The CBO score prompted several Republican senators to speak out against the legislation this week, forcing the GOP leadership to delay their planned vote until after the July 4th recess (they resume business on Monday, July 10). The bill is not dead. If the BCRA does become law, here are four ways it would affect Colorado:

The State’s Uninsured Population Would Swell

The estimates here vary, but the state’s uninsured residents would likely increase significantly. The Center for American Progress, a liberal think tank, predicts that, by 2026, 188,500 fewer Coloradans would be enrolled in Medicaid, and 51,600 fewer would have coverage in the individual insurance markets. The Colorado Health Institute (CHI), a nonpartisan policy research organization, puts the long-term numbers for Medicaid much higher, estimating that, by 2030, about 628,000 fewer Coloradans would be covered by Medicaid under the BCRA than under Obamacare.

Colorado Will Have to Make Some Difficult Choices About Medicaid in the Long-Run

In addition to rolling back the Medicaid expansion, the BCRA changes the manner in which the federal government funds the program. In fact, the long-term cuts in federal funding are actually deeper than those proposed in the House bill.

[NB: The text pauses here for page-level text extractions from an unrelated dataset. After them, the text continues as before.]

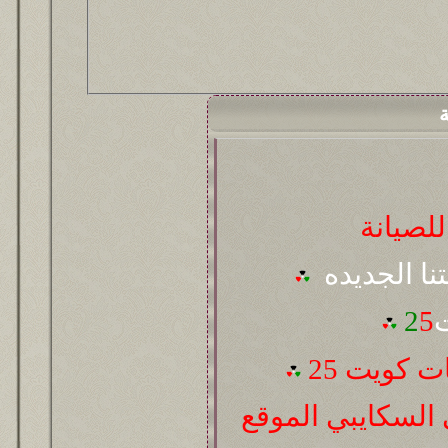
ة
لصيانة
تنا الجديده
ت
5
2
 كويت 25
السكايبي الموقع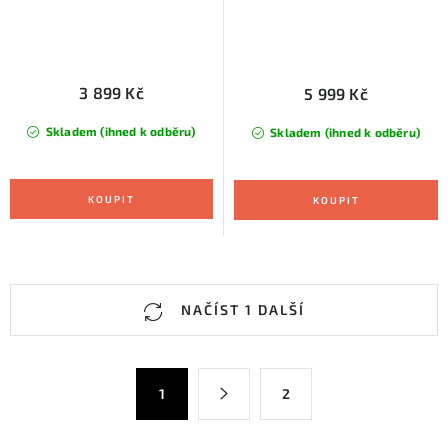
3 899 Kč
5 999 Kč
Skladem (ihned k odběru)
Skladem (ihned k odběru)
O
NAČÍST 1 DALŠÍ
v
l
á
S
1
2
d
t
a
r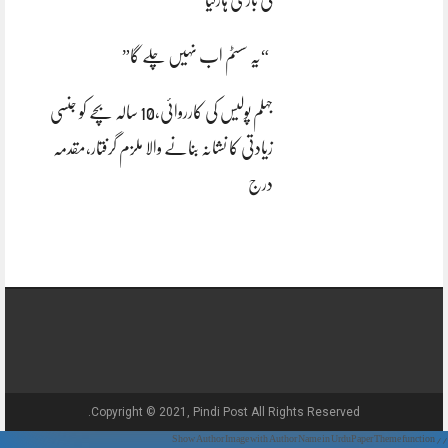
“یہ سسٹم اب نہیں چلے گا”
جہلم پولیس کی کارروائی،10 سالہ بچے کو جنسی
زیادتی کا نشانہ بنانے والا ملزم گرفتار،مقدمہ
درج
Copyright © 2021, Pindi Post All Rights Reserved.
// Show Author Image with Author Name in UrduPaper Theme function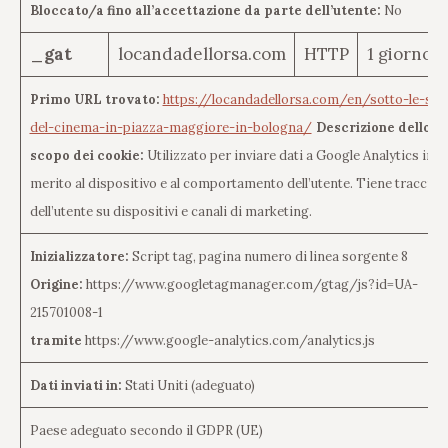
Bloccato/a fino all’accettazione da parte dell’utente:
No
_gat
locandadellorsa.com
HTTP
1 giorno
Primo URL trovato:
https://locandadellorsa.com/en/sotto-le-stel
del-cinema-in-piazza-maggiore-in-bologna/
Descrizione dello
scopo dei cookie:
Utilizzato per inviare dati a Google Analytics in
merito al dispositivo e al comportamento dell’utente. Tiene traccia
dell’utente su dispositivi e canali di marketing.
Inizializzatore:
Script tag, pagina numero di linea sorgente 8
Origine:
https://www.googletagmanager.com/gtag/js?id=UA-
215701008-1
tramite
https://www.google-analytics.com/analytics.js
Dati inviati in:
Stati Uniti (adeguato)
Paese adeguato secondo il GDPR (UE)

CHI projects the state will see $15 billion less in federal funding by 2030. These cuts will force lawmakers to make some difficult choices about the program, which currently spends 60 percent of its budget on services for children, the disabled, and the elderly.

“What Colorado would have to do, after a few years of this lower funding, is decide how we’re going to deal with it,” says Joe Hanel, manager of public policy outreach at CHI. “These changes have real-world effects for people who really don’t have a whole lot of other places to go—kids, people with disabilities, elderly people in nursing homes. This is not a population with lots of choices.”

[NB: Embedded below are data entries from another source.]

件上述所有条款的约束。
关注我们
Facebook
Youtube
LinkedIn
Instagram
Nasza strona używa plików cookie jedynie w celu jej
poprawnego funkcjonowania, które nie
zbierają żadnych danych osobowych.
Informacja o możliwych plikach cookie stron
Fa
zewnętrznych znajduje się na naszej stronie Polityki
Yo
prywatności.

Some Coloradans Would Pay Lower Premiums, Others Would Pay (Much) Higher Premiums

Like the ACA, the BCRA would provide premium subsidies to low-income Americans that are benchmarked to income, age, and local insurance costs. The subsidies in the BCRA, however, are benchmarked to less-generous plans, targeted more heavily at younger Americans, and capped at 350 percent of the poverty line (as opposed to 400 percent under the ACA). As a result, some Coloradans, particularly younger residents, would enjoy lower premiums, while others could face higher premiums. According to data from a new Henry J. Kaiser Family Foundation analysis, a 27-year-old living in Fort Collins and earning $30,000 a year, for example, would pay about $2,280 per year (after the tax credit) for a silver-level plan under the BCRA, as compared to $2,480 under the ACA. By contrast, a 60-year-old earning $42,000 a year and living in Grand Junction would see their after-tax credit premiums increase from $4,480 to $20,050 a year.

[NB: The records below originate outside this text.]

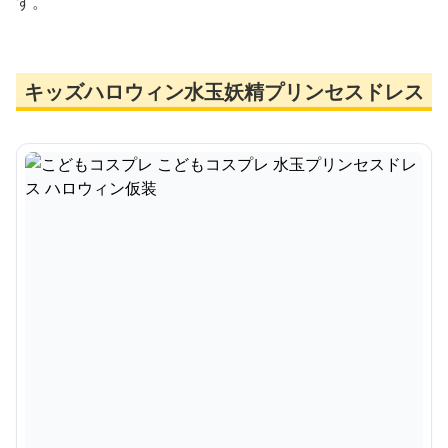
す。
キッズハロウィン水玉妖精プリンセスドレス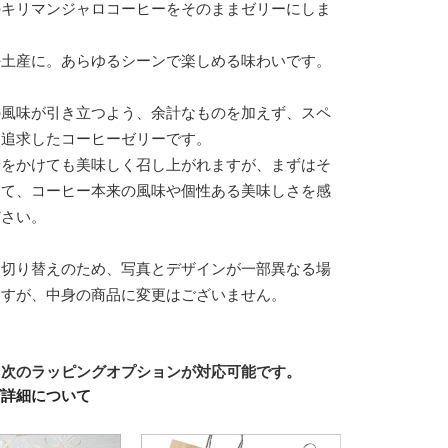
のキリマンジャロコーヒーをそのままゼリーにしま
手土産に。あらゆるシーンで楽しめる味わいです。
の風味が引き立つよう、余計なものを加えず、スペ
を追求したコーヒーゼリーです。
糖をかけても美味しく召し上がれますが、まずはそ
って、コーヒー本来の風味や個性ある美味しさを感
ださい。
ジ切り替えのため、写真とデザインが一部異なる場
ますが、中身の商品に変更はございません。
、次のラッピングオプションが対応可能です。
グ詳細について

But Out of Pocket Spending Would Go Up Across the Board

The CBO projects, however, that most people in the nongroup markets—people who don’t get insurance through an employer or the government—will see higher deductibles and increases in out-of-pocket health-care spending due to both the eventual elimination of the ACA’s cost-sharing subsidies and the less-generous benchmark plans under the BCRA.

It Could Make It Harder to Fight the Opioid Epidemic

Medicaid is an outsize contributor to drug addiction treatment—according to CHI, 30 percent of people who died of drug overdoses in 2015 in Colorado were Medicaid enrollees. Advocates fear that the BCRA’s cuts to Medicaid could make it harder for the state to fight its opioid epidemic. The bill sets aside only $2 billion for opioid treatment, far less than the $45 billion that two Republican Senators—Sen. Rob Portman of Ohio and Sen. Shelley Moore Capito of West Virginia—had requested or the $190 billion that experts say is actually needed, leaving limited options for those who are struggling with addiction.